* Exercise goal *
Return only the lines of the listing below that run from the line with "Будьте доброжелательны. Помните, что родите" through the line with "Страх обострения или рецедива болезни", both ends included, exactly as written.

BEGIN Input data

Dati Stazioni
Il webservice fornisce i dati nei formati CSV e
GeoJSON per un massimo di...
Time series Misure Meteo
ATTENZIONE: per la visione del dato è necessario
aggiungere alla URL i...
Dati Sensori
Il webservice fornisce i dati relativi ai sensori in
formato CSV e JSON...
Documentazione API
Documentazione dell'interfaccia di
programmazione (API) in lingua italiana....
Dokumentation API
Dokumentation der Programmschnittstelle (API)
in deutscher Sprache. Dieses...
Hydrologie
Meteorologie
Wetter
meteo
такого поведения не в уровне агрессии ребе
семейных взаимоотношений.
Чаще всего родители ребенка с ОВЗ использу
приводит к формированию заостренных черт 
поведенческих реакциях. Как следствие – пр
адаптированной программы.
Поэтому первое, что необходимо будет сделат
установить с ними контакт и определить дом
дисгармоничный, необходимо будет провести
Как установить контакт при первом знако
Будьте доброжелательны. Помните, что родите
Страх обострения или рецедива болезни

END Input data
BEGIN Input data

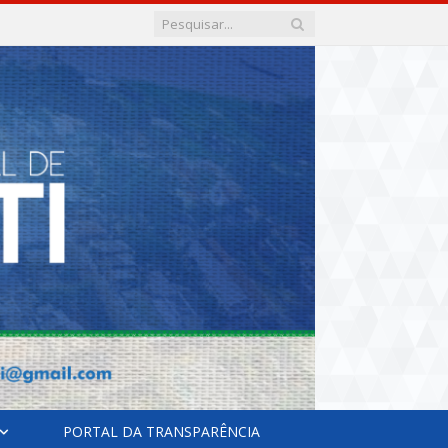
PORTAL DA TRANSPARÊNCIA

END Input data

* Reply *
Будьте доброжелательны. Помните, что родите
Страх обострения или рецедива болезни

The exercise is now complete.